The station produces 400 megawatts from a gas-fired combined cycle power plant, constructed on the site of the old Coolkeeragh power station. Ownership of the plant was shared between Coolkeeragh Power Ltd and ESB International (ESBI) but it is now solely owned by ESB International (ESBI), a subsidiary of ESB.
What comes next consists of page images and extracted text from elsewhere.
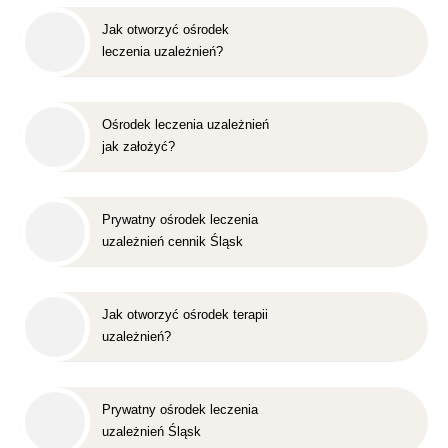
Jak otworzyć ośrodek
leczenia uzależnień?
Ośrodek leczenia uzależnień
jak założyć?
Prywatny ośrodek leczenia
uzależnień cennik Śląsk
Jak otworzyć ośrodek terapii
uzależnień?
Prywatny ośrodek leczenia
uzależnień Śląsk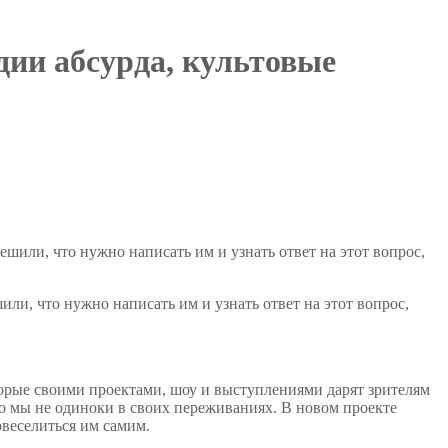
ии абсурда, культовые
и, что нужно написать им и узнать ответ на этот вопрос,
оторые своими проектами, шоу и выступлениями дарят зрителям
то мы не одиноки в своих переживаниях. В новом проекте
овеселиться им самим.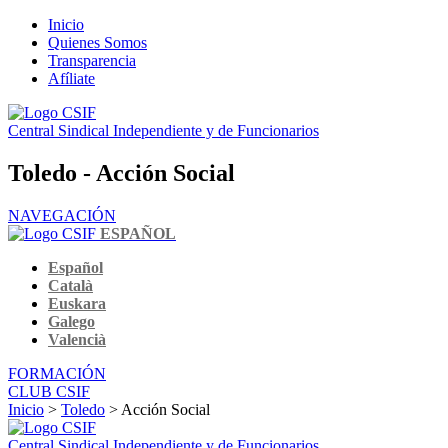
Inicio
Quienes Somos
Transparencia
Afíliate
Central Sindical Independiente y de Funcionarios
Toledo - Acción Social
NAVEGACIÓN
ESPAÑOL
Español
Català
Euskara
Galego
Valencià
FORMACIÓN
CLUB CSIF
Inicio
>
Toledo
> Acción Social
Central Sindical Independiente y de Funcionarios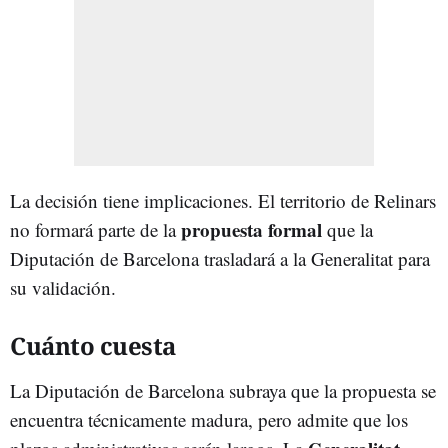
La decisión tiene implicaciones. El territorio de Relinars
propuesta formal
no formará parte de la
que la
Diputación de Barcelona trasladará a la Generalitat para
su validación.
Cuánto cuesta
La Diputación de Barcelona subraya que la propuesta se
encuentra técnicamente madura, pero admite que los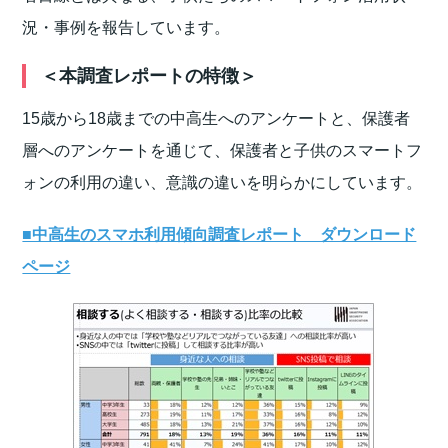
況・事例を報告しています。
＜本調査レポートの特徴＞
15歳から18歳までの中高生へのアンケートと、保護者
層へのアンケートを通じて、保護者と子供のスマートフ
ォンの利用の違い、意識の違いを明らかにしています。
■中高生のスマホ利用傾向調査レポート ダウンロード
ページ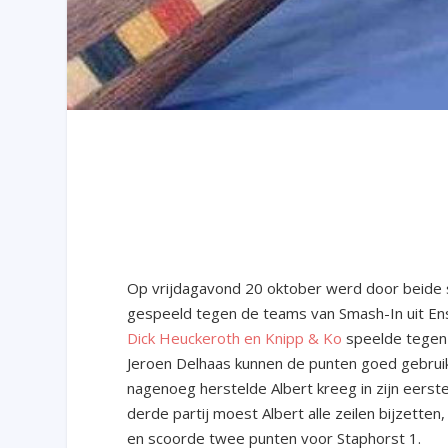
Op vrijdagavond 20 oktober werd door beide 
gespeeld tegen de teams van Smash-In uit En
Dick Heuckeroth en Knipp & Ko
speelde tegen
Jeroen Delhaas kunnen de punten goed gebrui
nagenoeg herstelde Albert kreeg in zijn eerste
derde partij moest Albert alle zeilen bijzet
en scoorde twee punten voor Staphorst 1.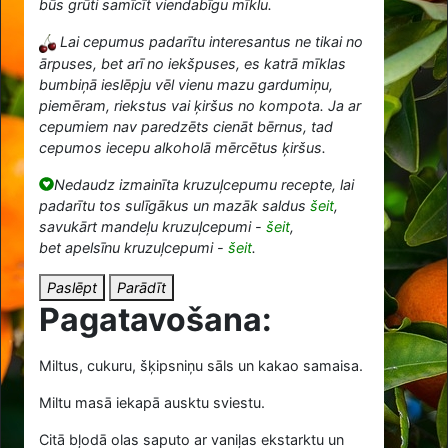
būs grūti samīcīt viendabīgu mīklu.
Lai cepumus padarītu interesantus ne tikai no
ārpuses, bet arī no iekšpuses, es katrā mīklas
bumbiņā ieslēpju vēl vienu mazu gardumiņu,
piemēram, riekstus vai ķiršus no kompota. Ja ar
cepumiem nav paredzēts cienāt bērnus, tad
cepumos iecepu alkoholā mērcētus ķiršus.
Nedaudz izmainīta kruzuļcepumu recepte, lai
padarītu tos sulīgākus un mazāk saldus
šeit
,
savukārt mandeļu kruzuļcepumi -
šeit
,
bet apelsīnu kruzuļcepumi -
šeit
.
Paslēpt
Parādīt
Pagatavošana:
Miltus, cukuru, šķipsniņu sāls un kakao samaisa.
Miltu masā iekapā ausktu sviestu.
Citā bļodā olas saputo ar vaniļas ekstarktu un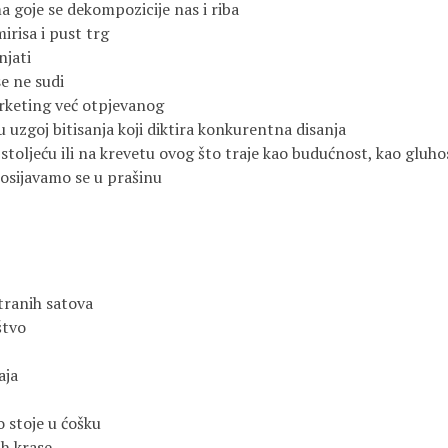
a goje se dekompozicije nas i riba
irisa i pust trg
njati
e ne sudi
rketing već otpjevanog
 uzgoj bitisanja koji diktira konkurentna disanja
stoljeću ili na krevetu ovog što traje kao budućnost, kao gluho
rosijavamo se u prašinu
tranih satova
štvo
aja
o stoje u ćošku
ih krase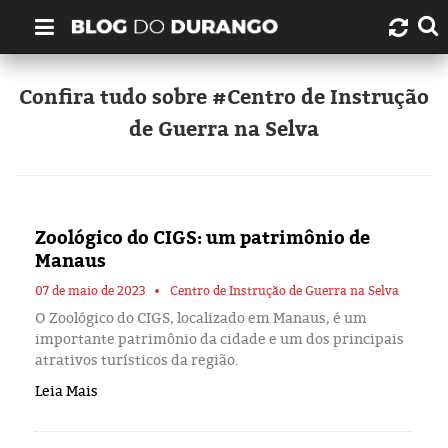
Quem é Durango Duarte?
Confira tudo sobre #Centro de Instrução
de Guerra na Selva
Links úteis
Contato
Zoológico do CIGS: um patrimônio de
Artigos
Manaus
Amazonas
07 de maio de 2023
Centro de Instrução de Guerra na Selva
O Zoológico do CIGS, localizado em Manaus, é um
importante patrimônio da cidade e um dos principais
Manaus
atrativos turísticos da região.
Leia Mais
História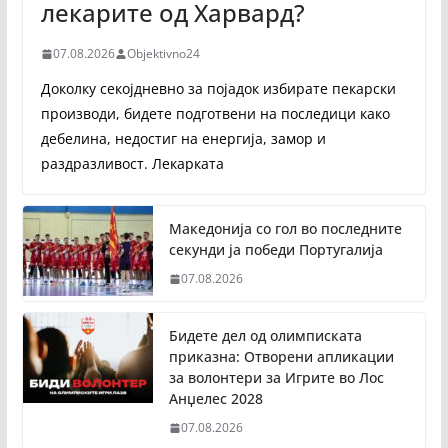
лекарите од Харвард?
07.08.2026
Objektivno24
Доколку секојдневно за појадок избирате пекарски
производи, бидете подготвени на последици како
дебелина, недостиг на енергија, замор и
раздразливост. Лекарката
Македонија со гол во последните
секунди ја победи Португалија
07.08.2026
Бидете дел од олимписката
приказна: Отворени апликации
за волонтери за Игрите во Лос
Анџелес 2028
07.08.2026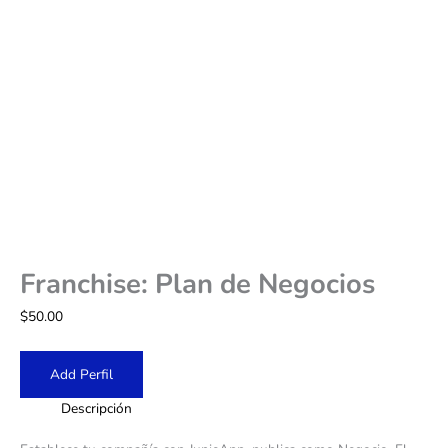
Franchise: Plan de Negocios
$
50.00
Add Perfil
Descripción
Gas is supplied to the station by a pipeline that also serves many towns in Northern Ireland.

==History==

Coolkeeragh Power Limited (CPL) had been generating electricity since 1959 and ceased operations at the end of March 2005. The old oil-fired plant had capacity 360 MW by 7 AEI Turboalternators: 2 by 30 megawatts and 5 by 60 megawatts. In 70s a 60 mw gas turbine generator is installed. Its consist four Rolls Royce Avon engines. The station was viewed as the least attractive power plant to sell off in Northern Ireland, because of its limited lifespan. Demolition of the old station was completed in 2010.

==New gas-fired power station==
Construction of the new ESB owned 400 MW CCGT power station commenced in 2002 by the EPC consortium group of GE and VA Tech Hydro of Austria. The station entered commercial operation in June 2005. The station consists of a 260 MW General Electric 9FA+e gas turbine, a 140 MW Alstom steam turbine and Standard Fasel heat recovery steam generator (HRSG). Actual power output depends on atmospheric conditions, such as temperature and humidity. The gas turbine runs primarily on natural gas but can also operate on ultra low sulphur diesel in case of disruption of the gas supply.

Electricity is generated at 15.75 kV and then transformed up to 275 kV by step-up transformers to match the Northern Ireland Electricity Networks (NIEN) transmission system. This high voltage electricity is transferred by underground cables to existing outgoing feeder connections in an adjacent NIEN substation. The primary connection to the wider grid is through a double circuit 275 kV overhead tower line, which runs to a grid connection in Magherafelt.